By: Ms Prue Walker, Category: Museullaneous, Date: 28 Nov 2013

Edward Deas Thomson - the ideal public servant.

Cartoon of Edward Deas Thomson

 © image from the 'Illustrated Sydney News', 4 February 1854, NLA Newspapers

I’ve been reading about the very early days of the Museum and the many and varied characters who were involved with the collection during that time, and the one who stands out for me is Edward Deas Thomson.
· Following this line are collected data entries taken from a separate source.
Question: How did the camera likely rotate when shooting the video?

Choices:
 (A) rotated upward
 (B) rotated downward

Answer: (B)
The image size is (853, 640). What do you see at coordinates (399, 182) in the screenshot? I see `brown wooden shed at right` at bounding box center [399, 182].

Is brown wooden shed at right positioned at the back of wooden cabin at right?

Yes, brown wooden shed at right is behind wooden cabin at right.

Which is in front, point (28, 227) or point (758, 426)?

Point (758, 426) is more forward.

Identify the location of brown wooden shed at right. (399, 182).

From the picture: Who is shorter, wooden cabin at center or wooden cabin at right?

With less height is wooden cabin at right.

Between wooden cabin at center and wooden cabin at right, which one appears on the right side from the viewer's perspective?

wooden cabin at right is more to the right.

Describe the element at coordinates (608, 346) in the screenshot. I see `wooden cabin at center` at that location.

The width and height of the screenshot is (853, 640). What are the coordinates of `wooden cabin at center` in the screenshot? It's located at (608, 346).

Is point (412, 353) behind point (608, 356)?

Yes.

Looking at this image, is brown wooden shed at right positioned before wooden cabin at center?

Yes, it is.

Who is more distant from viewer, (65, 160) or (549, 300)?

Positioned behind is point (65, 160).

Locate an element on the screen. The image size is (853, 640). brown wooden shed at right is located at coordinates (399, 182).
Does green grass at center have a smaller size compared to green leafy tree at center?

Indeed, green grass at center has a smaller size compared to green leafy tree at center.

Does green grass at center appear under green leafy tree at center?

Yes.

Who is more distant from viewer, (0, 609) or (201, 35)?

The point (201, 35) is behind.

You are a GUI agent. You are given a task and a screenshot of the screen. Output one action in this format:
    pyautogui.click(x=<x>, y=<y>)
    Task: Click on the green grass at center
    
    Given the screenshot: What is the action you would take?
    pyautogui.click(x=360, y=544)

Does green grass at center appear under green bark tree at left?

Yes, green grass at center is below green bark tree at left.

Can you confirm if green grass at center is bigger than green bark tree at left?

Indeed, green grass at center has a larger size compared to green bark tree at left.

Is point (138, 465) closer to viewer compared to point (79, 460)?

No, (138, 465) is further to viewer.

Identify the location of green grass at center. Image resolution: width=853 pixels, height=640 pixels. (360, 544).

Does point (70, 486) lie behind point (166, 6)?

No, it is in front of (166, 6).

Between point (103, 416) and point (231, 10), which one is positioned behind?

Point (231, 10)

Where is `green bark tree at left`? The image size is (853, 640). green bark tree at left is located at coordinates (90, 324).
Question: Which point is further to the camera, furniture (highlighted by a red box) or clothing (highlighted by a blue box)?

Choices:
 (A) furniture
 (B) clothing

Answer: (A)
After the accident that caused the death of William Holmes, the collection was moved to central ground floor rooms in the Legislative Council Building in Macquarie Street.  These two rooms and a corridor were later combined into what is now known as the Sir Henry Parkes Room.  In 1831 that was where Edward Deas Thomson worked as clerk to the Executive and Legislative Councils. Despite the heavy workload associated with this dual role, he gradually assumed responsibility for the collection, although its daily care was carried out by his messenger, William Galvin, with the assistance of John Roach.

He began with a request for a daily supply of coal so that ‘a fire should constantly be kept up’ to keep bird specimens dry. He continued to interest himself in the financial requirements for the preservation of the existing collection, and also its future expansion. But his interest was much more visionary than day to day maintenance. He wrote to the Colonial Secretary:

'I would also take the liberty of suggesting that the Institution be called the "Australian Museum", and placed under the management of Trustees, to be nominated by His Excellency the Governor’.
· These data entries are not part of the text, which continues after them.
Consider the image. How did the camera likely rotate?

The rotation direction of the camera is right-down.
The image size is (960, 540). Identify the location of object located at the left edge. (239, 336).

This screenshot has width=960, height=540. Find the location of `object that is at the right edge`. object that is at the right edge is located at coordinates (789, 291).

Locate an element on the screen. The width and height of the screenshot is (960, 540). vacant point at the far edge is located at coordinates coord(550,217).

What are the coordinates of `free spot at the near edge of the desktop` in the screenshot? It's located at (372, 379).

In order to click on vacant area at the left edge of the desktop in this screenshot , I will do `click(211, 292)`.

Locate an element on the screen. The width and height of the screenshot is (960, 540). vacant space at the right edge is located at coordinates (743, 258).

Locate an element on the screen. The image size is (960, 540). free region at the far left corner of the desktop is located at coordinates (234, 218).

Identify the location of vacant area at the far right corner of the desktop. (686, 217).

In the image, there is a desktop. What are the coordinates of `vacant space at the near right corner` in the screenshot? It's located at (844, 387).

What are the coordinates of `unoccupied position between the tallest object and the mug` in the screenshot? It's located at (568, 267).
The Museum had previously been known as the Colonial Museum, or sometimes the Sydney Museum, but the Australian Museum had a nice ring to it. It was appropriate at the time as New South Wales was the only colony, but the name did cause some jealousy when other colonies were established.
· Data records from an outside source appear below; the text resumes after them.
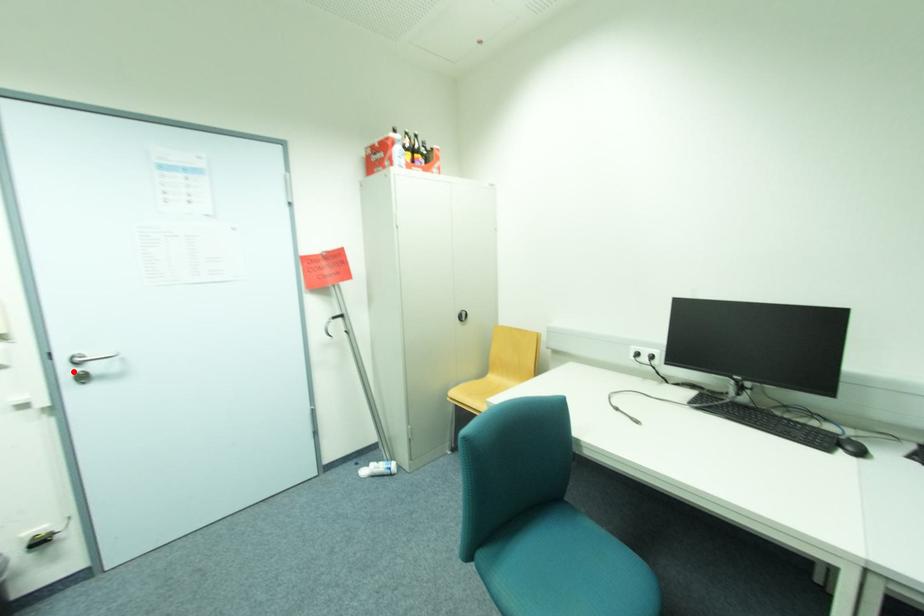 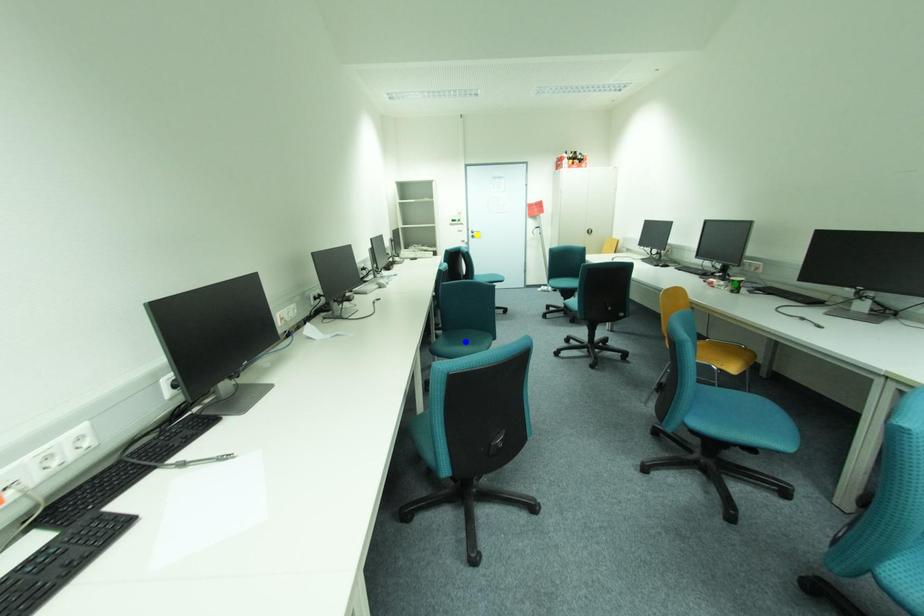 Question: I am providing you with two images of the same scene from different viewpoints. A red point is marked on the first image. You are given multiple points on the second image. Which point in image 2 is actually the same real-world point as the red point in image 1?

Choices:
 (A) yellow point
 (B) blue point
 (C) green point

Answer: (A) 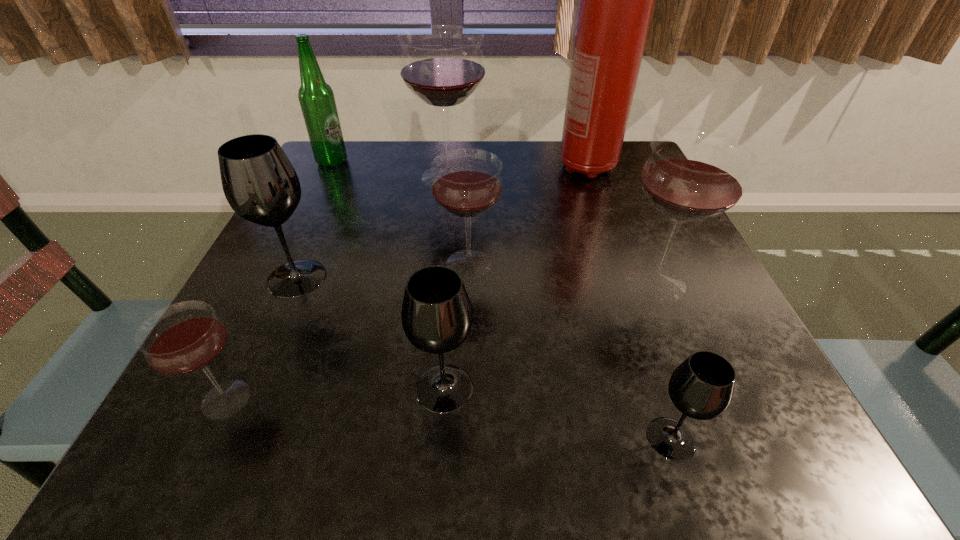 The image size is (960, 540). In order to click on wineglass that can be found as the second closest to the nearest gray wineglass in this screenshot , I will do `click(436, 314)`.

You are a GUI agent. You are given a task and a screenshot of the screen. Output one action in this format:
    pyautogui.click(x=<x>, y=<y>)
    Task: Click on the closest wineglass to the red fire extinguisher
    
    Given the screenshot: What is the action you would take?
    [442, 65]

Identify which red wineglass is the fourth nearest to the farthest gray wineglass. Please provide its 2D coordinates. Your answer should be formatted as a tuple, i.e. [(x, y)], where the tuple contains the x and y coordinates of a point satisfying the conditions above.

[(692, 175)]

Choose which red wineglass is the nearest neighbor to the farthest red wineglass. Please provide its 2D coordinates. Your answer should be formatted as a tuple, i.e. [(x, y)], where the tuple contains the x and y coordinates of a point satisfying the conditions above.

[(467, 183)]

Identify which gray wineglass is located as the nearest to the leftmost red wineglass. Please provide its 2D coordinates. Your answer should be formatted as a tuple, i.e. [(x, y)], where the tuple contains the x and y coordinates of a point satisfying the conditions above.

[(259, 182)]

Locate which gray wineglass ranks in proximity to the second smallest red wineglass. Please provide its 2D coordinates. Your answer should be formatted as a tuple, i.e. [(x, y)], where the tuple contains the x and y coordinates of a point satisfying the conditions above.

[(436, 314)]

Find the location of a particular element. free location that satisfies the following two spatial constraints: 1. on the label of the beer bottle; 2. on the right side of the third biggest red wineglass is located at coordinates (281, 264).

Locate an element on the screen. The width and height of the screenshot is (960, 540). free point that satisfies the following two spatial constraints: 1. on the label of the nearest gray wineglass; 2. on the left side of the green beer bottle is located at coordinates (194, 439).

At what (x,y) coordinates should I click in order to perform the action: click on vacant region that satisfies the following two spatial constraints: 1. on the label of the green beer bottle; 2. on the back side of the rightmost gray wineglass. Please return your answer as a coordinate pair (x, y). Looking at the image, I should click on (194, 439).

This screenshot has width=960, height=540. What are the coordinates of `vacant area that satisfies the following two spatial constraints: 1. on the label of the green beer bottle; 2. on the right side of the third biggest red wineglass` in the screenshot? It's located at (281, 264).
George Bennett had taken over responsibility for the Museum by 1836, when the collection was moved out of the Legislative Council Building, but Edward Deas Thomson retained his interest until his death.

When a Committee of Superintendence for the Museum was set up in 1836, he was a member for the entire life of the committee. In 1853 the Committee of Superintendence was replaced by a Board of Trustees and Edward Deas Thomson served as a member of the Trust until 1856. He subsequently served as Chairman of the Trust in 1861, 1864, 1865, 1867 and from 1869 until 1872.

But his concern was not confined to the Museum. He served as Colonial Secretary for nearly 20 years and was a member of the Legislative Council from 1837 until his death. After his retirement as Colonial Secretary he became vice-chancellor, and later chancellor of the fledgling University of Sydney.

According to Percival Serle in his 1949 Dictionary of Australian Biography ‘He was the ideal public servant, well-educated, capable, loyal, honest, calm and tactful….’, and he was also a man of vision.